The Japan Foundation, toronto
Cinema Kabuki has achieved its premiere screening in Canada. It was accepted by the Japan Foundation's internal submission program for fiscal 2008 and took place as a pilot project. The result was a promising success in spite of some room for improvement in the near future.
Shochiku Co. Ltd. has been developing the Cinema Kabuki since 2003. It is a presentation of live Kabuki theatre on a big screen at a cinema. But, there are significant differences from regular film screenings. Cinema Kabuki is a new type of screening expression which enables the audience to experience the excitement of the live stage so vividly through the full use of the wide range capability of high-definition (HD) images and 6-channel sound.
From the screening test. HD image on he big screen,
16.76m wide X 9.44m high.
As a background of the project proposal from Toronto we have satellite live broadcasting of operas in Canada. Presentations from the stage of the Metropolitan Opera in HD at over 80 movie houses across the country are very popular. We expected that the technology for HD opera broadcast could be used for Cinema Kabuki as well. Our expectation was only partially right. Digital film projectors for high definition have been increasing their market share in North America, so we were easily able to prepare the projector for Cinema Kabuki here. However, Cinema Kabuki is not satellite broadcasting, but rather uses computer data in Q-type format. This Q-type cinema server was originally a North American invention, but is disappearing in North America due to competitive formats which have been promoted by Hollywood. Eventually, we successfully rented the Q-type machines, but Canadian technicians had to go through so much trouble, simply because they were not used to this format. We gradually built the foundation of the screenings by repeating some technical tests one by one.
We took advantage of opera broadcasting in our publicity and marketing. Some of the opera goers seem somewhat resistant in their acceptance of non-Western cultures. By contrast, at the same time, many opera goers welcomed Kabuki as a world cultural heritage, and expressed enthusiasm towards Kabuki. This is a far better, more favourable reaction than we expected.

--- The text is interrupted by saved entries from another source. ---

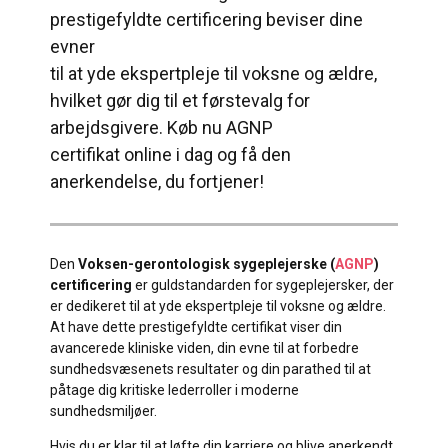
prestigefyldte certificering beviser dine
evner
til at yde ekspertpleje til voksne og ældre,
hvilket gør dig til et førstevalg for
arbejdsgivere. Køb nu AGNP
certifikat online i dag og få den
anerkendelse, du fortjener!
Den
Voksen-gerontologisk sygeplejerske (
AGNP
)
certificering
er guldstandarden for sygeplejersker, der
er dedikeret til at yde ekspertpleje til voksne og ældre.
At have dette prestigefyldte certifikat viser din
avancerede kliniske viden, din evne til at forbedre
sundhedsvæsenets resultater og din parathed til at
påtage dig kritiske lederroller i moderne
sundhedsmiljøer.
Hvis du er klar til at løfte din karriere og blive anerkendt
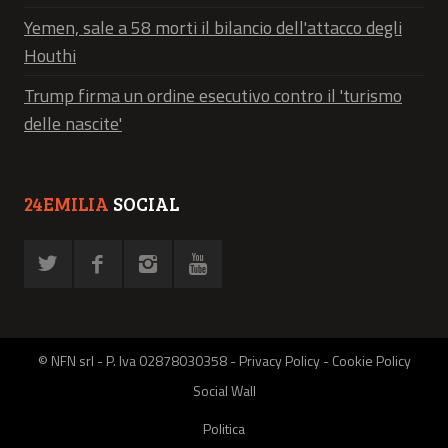
Yemen, sale a 58 morti il bilancio dell'attacco degli
Houthi
Trump firma un ordine esecutivo contro il 'turismo
delle nascite'
24EMILIA
SOCIAL
© NFN srl - P. Iva 02878030358 -
Privacy Policy
-
Cookie Policy
Social Wall
Politica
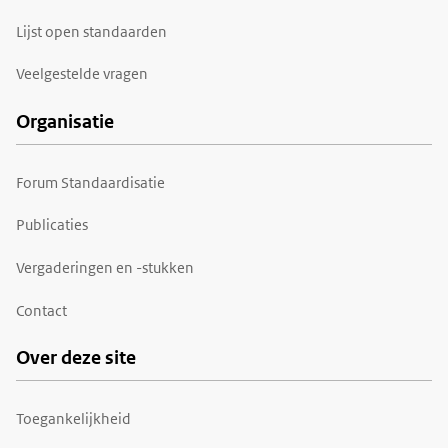
Lijst open standaarden
Veelgestelde vragen
Organisatie
Forum Standaardisatie
Publicaties
Vergaderingen en -stukken
Contact
Over deze site
Toegankelijkheid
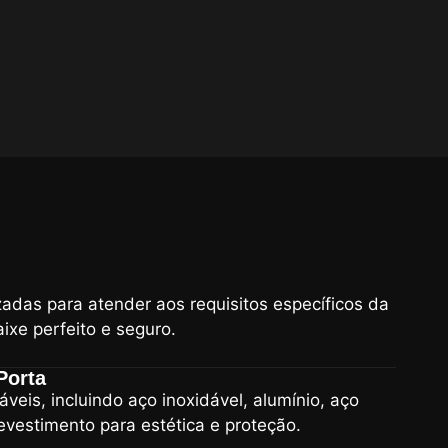
adas para atender aos requisitos específicos da
ixe perfeito e seguro.
Porta
eis, incluindo aço inoxidável, alumínio, aço
evestimento para estética e proteção.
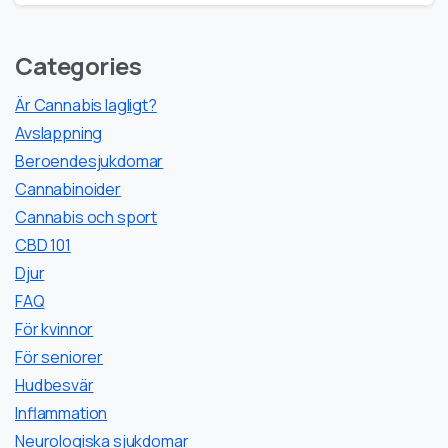
Categories
Är Cannabis lagligt?
Avslappning
Beroendesjukdomar
Cannabinoider
Cannabis och sport
CBD 101
Djur
FAQ
För kvinnor
För seniorer
Hudbesvär
Inflammation
Neurologiska sjukdomar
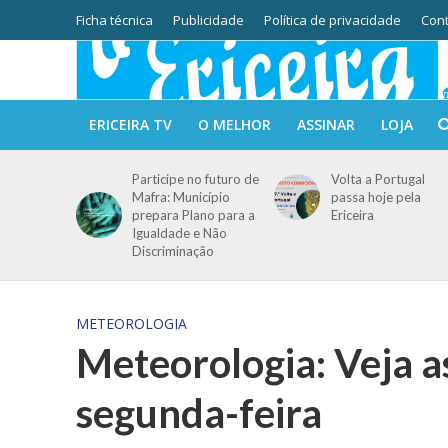
Ficha técnica
Publicidade
Política de privacidade
Cont
ERICEIRA TV
O MELHOR
ASSINAR
LOJA
Participe no futuro de
Volta a Portugal
Mafra: Município
passa hoje pela
prepara Plano para a
Ericeira
Igualdade e Não
Discriminação
METEOROLOGIA
Meteorologia: Veja a
segunda-feira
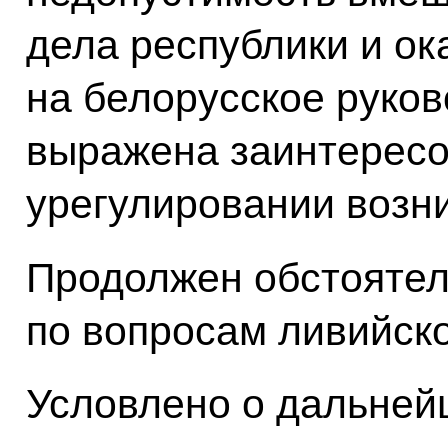
дела республики и ок
на белорусское руков
выражена заинтересо
урегулировании возн
Продолжен обстояте
по вопросам ливийско
Условлено о дальней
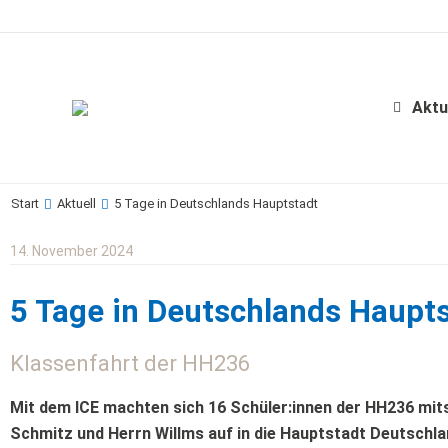
Aktu
Start
Aktuell
5 Tage in Deutschlands Hauptstadt
Sie befinden sich hier:
14. November 2024
5 Tage in Deutschlands Haupt
Klassenfahrt der HH236
Mit dem ICE machten sich 16 Schüler:innen der HH236 mits
Schmitz und Herrn Willms auf in die Hauptstadt Deutschlan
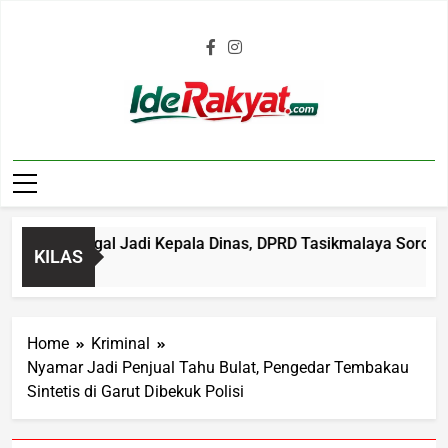
Iderakyat.com
ali Gagal Jadi Kepala Dinas, DPRD Tasikmalaya Soroti Sistem
KILAS
Home
Kriminal
Nyamar Jadi Penjual Tahu Bulat, Pengedar Tembakau
Sintetis di Garut Dibekuk Polisi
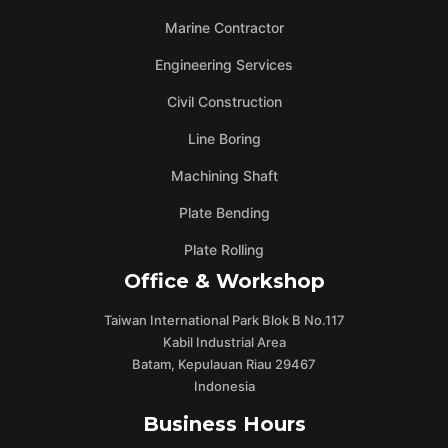
Marine Contractor
Engineering Services
Civil Construction
Line Boring
Machining Shaft
Plate Bending
Plate Rolling
Office & Workshop
Taiwan International Park Blok B No.117
Kabil Industrial Area
Batam, Kepulauan Riau 29467
Indonesia
Business Hours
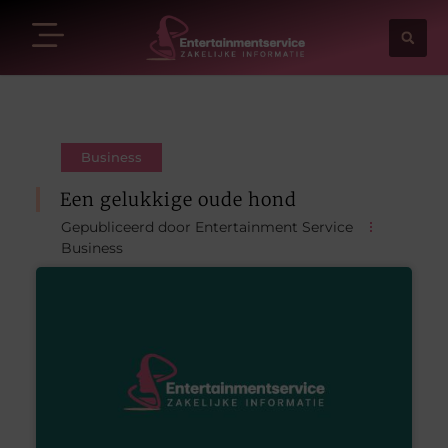
Business
Een gelukkige oude hond
Gepubliceerd door Entertainment Service
Business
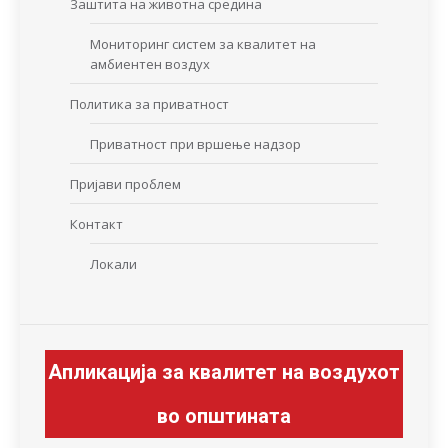
Заштита на животна средина
Мониторинг систем за квалитет на
амбиентен воздух
Политика за приватност
Приватност при вршење надзор
Пријави проблем
Контакт
Локали
Апликација за квалитет на воздухот
во општината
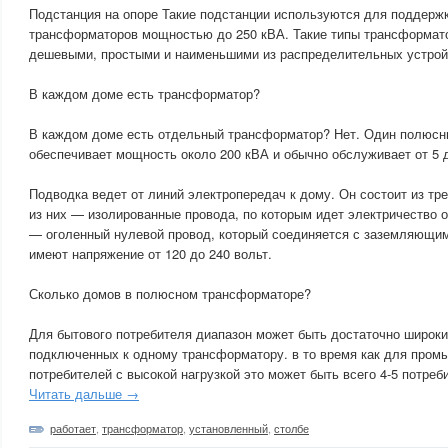
Подстанция на опоре Такие подстанции используются для поддерж
трансформаторов мощностью до 250 кВА. Такие типы трансформа
дешевыми, простыми и наименьшими из распределительных устрой
В каждом доме есть трансформатор?
В каждом доме есть отдельный трансформатор? Нет. Один полюс
обеспечивает мощность около 200 кВА и обычно обслуживает от 5 
Подводка ведет от линий электропередач к дому. Он состоит из тр
из них — изолированные провода, по которым идет электричество 
— оголенный нулевой провод, который соединяется с заземляющим
имеют напряжение от 120 до 240 вольт.
Сколько домов в полюсном трансформаторе?
Для бытового потребителя диапазон может быть достаточно широки
подключенных к одному трансформатору. в то время как для про
потребителей с высокой нагрузкой это может быть всего 4-5 потреб
Читать дальше →
работает
,
трансформатор
,
установленный
,
столбе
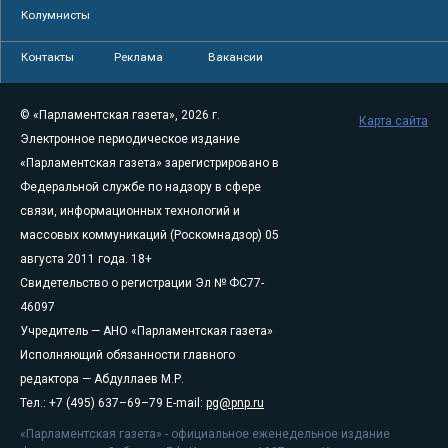
Колумнисты
Контакты
Реклама
Вакансии
© «Парламентская газета», 2026 г.
Карта сайта
Электронное периодическое издание
«Парламентская газета» зарегистрировано в
Федеральной службе по надзору в сфере
связи, информационных технологий и
массовых коммуникаций (Роскомнадзор) 05
августа 2011 года. 18+
Свидетельство о регистрации Эл № ФС77-
46097
Учредитель — АНО «Парламентская газета»
Исполняющий обязанности главного
редактора — Абдуллаев М.Р.
Тел.: +7 (495) 637–69–79 E-mail:
pg@pnp.ru
«Парламентская газета» - официальное еженедельное издание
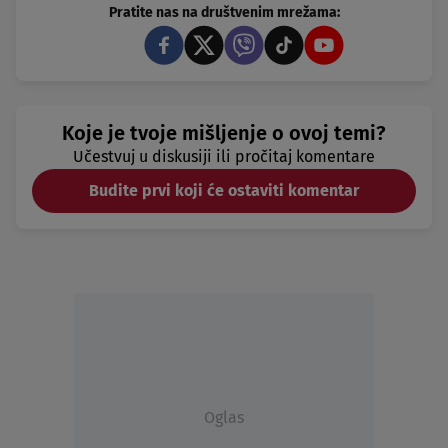
Pratite nas na društvenim mrežama:
Koje je tvoje mišljenje o ovoj temi?
Učestvuj u diskusiji ili pročitaj komentare
Budite prvi koji će ostaviti komentar
Oglas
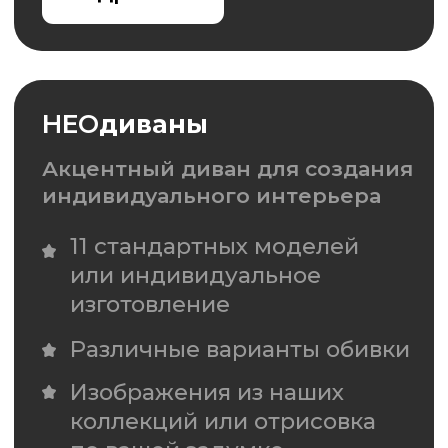
Оставить заявку
Согласен с
политикой
конфиденциальности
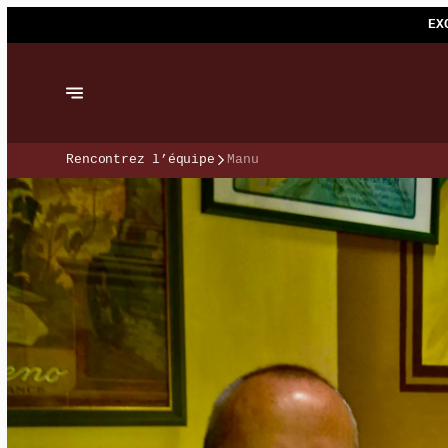
EX
Rencontrez l’équipe
Manu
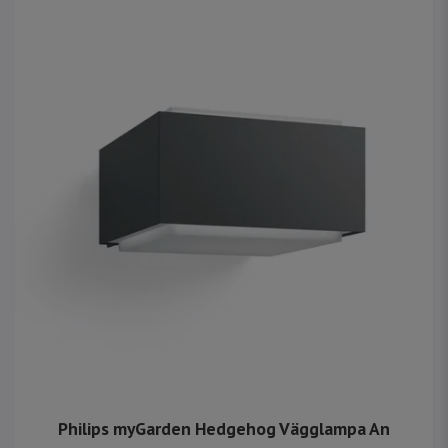
Philips myGarden Hedgehog Vägglampa An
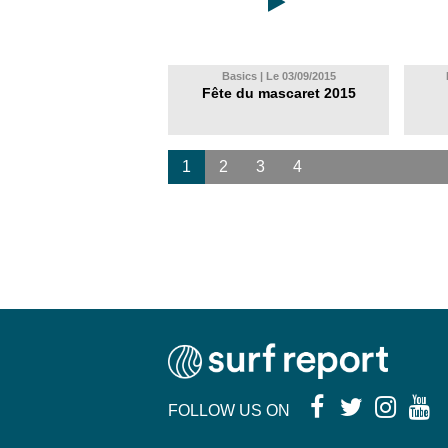
Basics | Le 03/09/2015
Fête du mascaret 2015
1
2
3
4
FOLLOW US ON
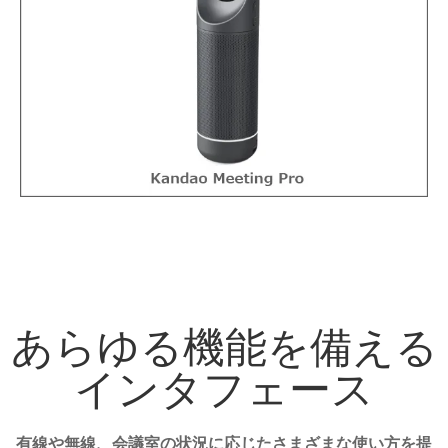
あらゆる機能を備える
インタフェース
有線や無線、会議室の状況に応じたさまざまな使い方を提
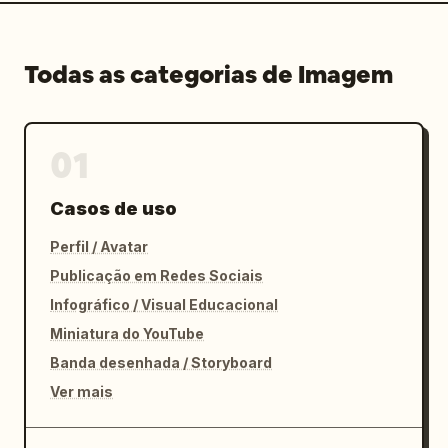
Todas as categorias de Imagem
01
Casos de uso
Perfil / Avatar
Publicação em Redes Sociais
Infográfico / Visual Educacional
Miniatura do YouTube
Banda desenhada / Storyboard
Ver mais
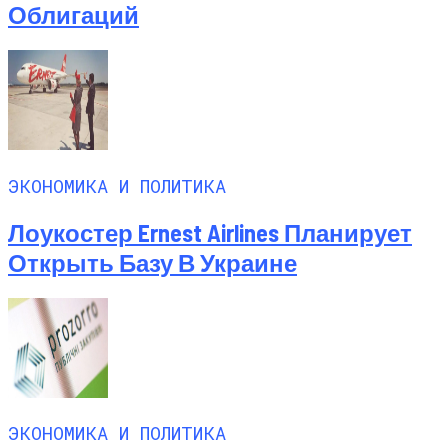
Облигаций
ЭКОНОМИКА И ПОЛИТИКА
Лоукостер Ernest Airlines Планирует
Открыть Базу В Украине
ЭКОНОМИКА И ПОЛИТИКА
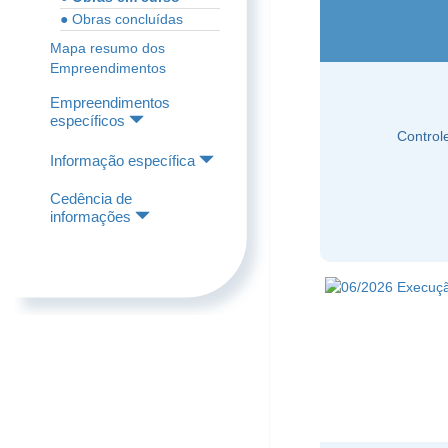
● Obras concluídas
Mapa resumo dos
Empreendimentos
Empreendimentos
específicos
Control
Informação específica
Cedência de
informações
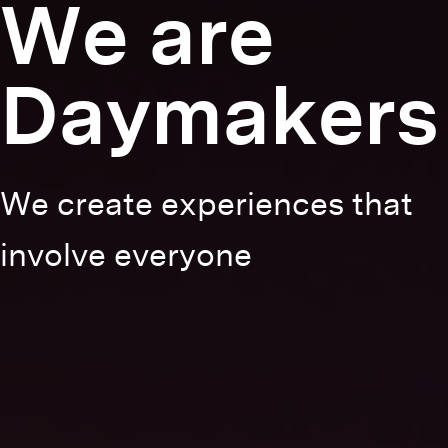
We are
Daymakers
We create experiences that
involve everyone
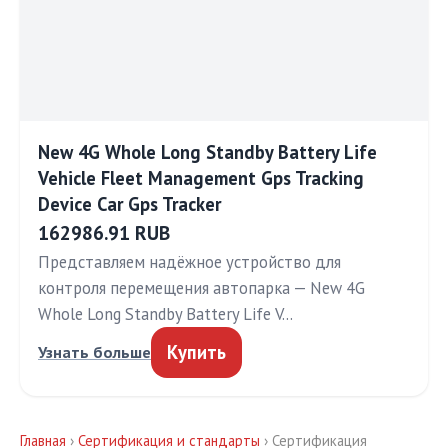
New 4G Whole Long Standby Battery Life
Vehicle Fleet Management Gps Tracking
Device Car Gps Tracker
162986.91 RUB
Представляем надёжное устройство для
контроля перемещения автопарка — New 4G
Whole Long Standby Battery Life V…
Купить
Узнать больше
Главная
›
Сертификация и стандарты
› Сертификация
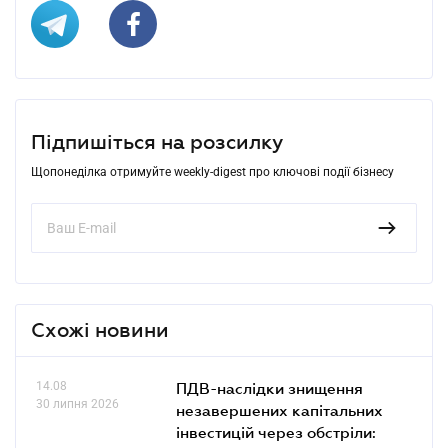
Підпишіться на розсилку
Щопонеділка отримуйте weekly-digest про ключові події бізнесу
Схожі новини
14.08
ПДВ-наслідки знищення
30 липня 2026
незавершених капітальних
інвестицій через обстріли:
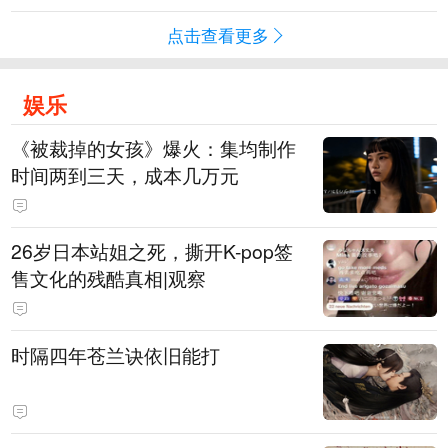
点击查看更多
娱乐
《被裁掉的女孩》爆火：集均制作
时间两到三天，成本几万元
​26岁日本站姐之死，撕开K-pop签
售文化的残酷真相|观察
时隔四年苍兰诀依旧能打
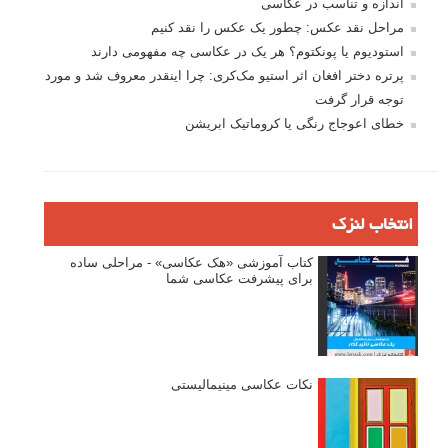
اندازه و تناسب در عکاسی
مراحل نقد عکس: چطور یک عکس را نقد کنیم
استودیوم یا پونکتوم؟ هر یک در عکاسی چه مفهومی دارند
پرتره دختر افغان اثر استیو مک‌کری: چرا اینقدر معروف شد و مورد
توجه قرار گرفت
خطای اعوجاج رنگی یا کروماتیک ابریشن
انتخاب لنزک
کتاب آموزشی «هک عکاسی» - مراحلی ساده
برای پیشرفت عکاسی شما
نکات عکاسی مینیمالیستی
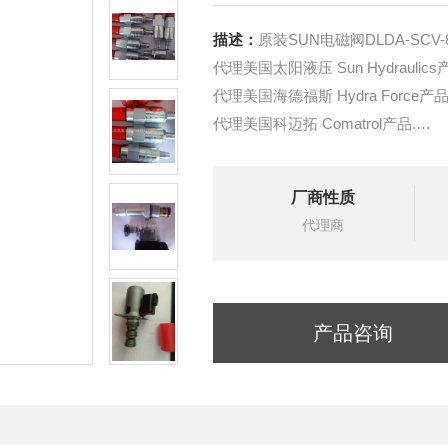
描述：
原装SUN电磁阀DLDA-SCV
代理美国太阳液压 Sun Hydraulics
代理美国海德福斯 Hydra Force产品
代理美国科迈拓 Comatrol产品.
代理德国派克柱塞泵 Parker产品.
提供油路系统设计,油路块设计,阀
厂商性质
液压油缸，经销力士乐、派克、中
代理商
产品咨询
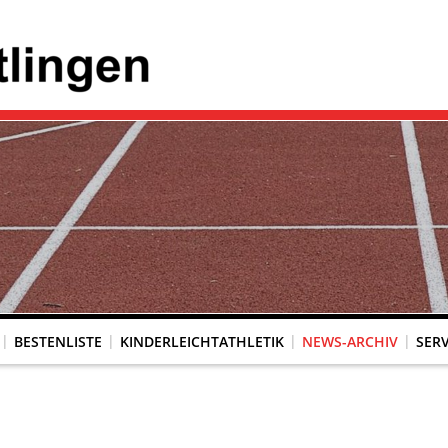
BESTENLISTE
KINDERLEICHTATHLETIK
NEWS-ARCHIV
SERV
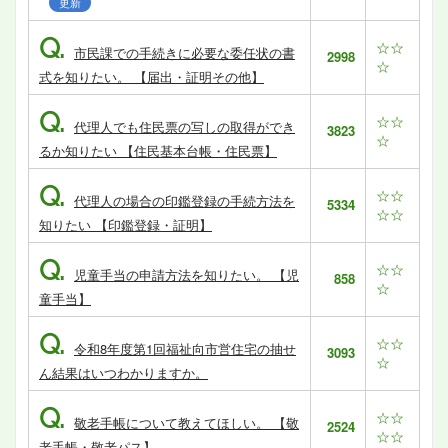
更新
Q.
☆☆
市民課での手続きに必要な委任状の書
2998
☆
式を知りたい。 【届出・証明その他】
Q.
☆☆
代理人でも住民票の写しの取得ができ
3823
☆
るか知りたい 【住民基本台帳・住民票】
Q.
☆☆
代理人の場合の印鑑登録の手続方法を
5334
☆☆
知りたい 【印鑑登録・証明】
Q.
☆☆
児童手当の申請方法を知りたい。 【児
858
☆
童手当】
Q.
☆☆
令和8年度第1回福祉向市営住宅の抽せ
3093
☆
ん結果はいつわかりますか。
Q.
☆☆
敬老手帳について教えてほしい。 【敬
2524
☆☆
老手帳・敬老パス】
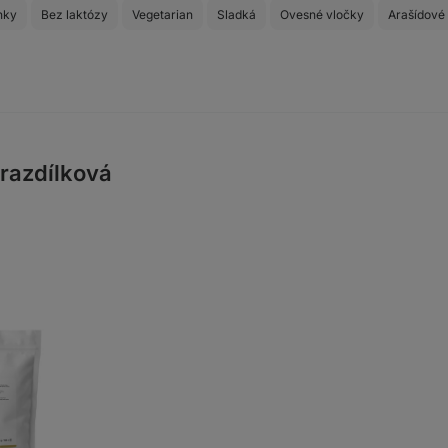
nky
Bez laktózy
Vegetarian
Sladká
Ovesné vločky
Arašídové
Hrazdílková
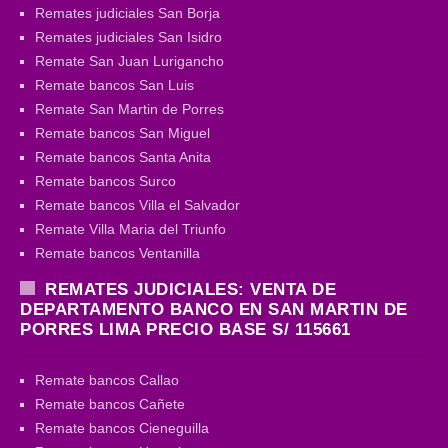
Remates judiciales San Borja
Remates judiciales San Isidro
Remate San Juan Lurigancho
Remate bancos San Luis
Remate San Martin de Porres
Remate bancos San Miguel
Remate bancos Santa Anita
Remate bancos Surco
Remate bancos Villa el Salvador
Remate Villa Maria del Triunfo
Remate bancos Ventanilla
REMATES JUDICIALES: VENTA DE
DEPARTAMENTO BANCO EN SAN MARTIN DE
PORRES LIMA PRECIO BASE S/ 115661
Remate bancos Callao
Remate bancos Cañete
Remate bancos Cieneguilla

Through the three programs, Nezumi: The Japanese Robin Hood (March 26), Dojoji - A Lover's Duet (March 28), and The Sentimental Plasterer (March 28), the diversity of Kabuki was introduced from multiple points. The crisp images of HD captured the exciting scenes created by Kanzaburo and Mitsugoro. The beauty of the dances by Tamasaburo and Kikunosuke blossomed on the full screen through the striking colours of digital images; it was a breathtaking experience for the audience. We presented the screenings at a commercial theatre with paid admission, and still achieved an attendance of 900, which is remarkable when compared to regular audience number.
A moment before the screening of "Dojoji - A Lover's Duet".
The excitement already fills the atmosphere.
Under the circumstances, the tour abroad of performing groups from Japan in general, not only Kabuki, is becoming increasingly difficult. Cinema Kabuki can be useful as a new tool of cultural exchange. And, by requiring an admission fee, the project cost can be reduced, so it can be an attractive project from the viewpoint of cost performance. Our project in Toronto established a new brand "Cinema Kabuki", and we are exceedingly delighted that we were able to create a workable technical environment and that we have confirmed the existence of an interested audience group which is limited by neither age nor cultural heritage.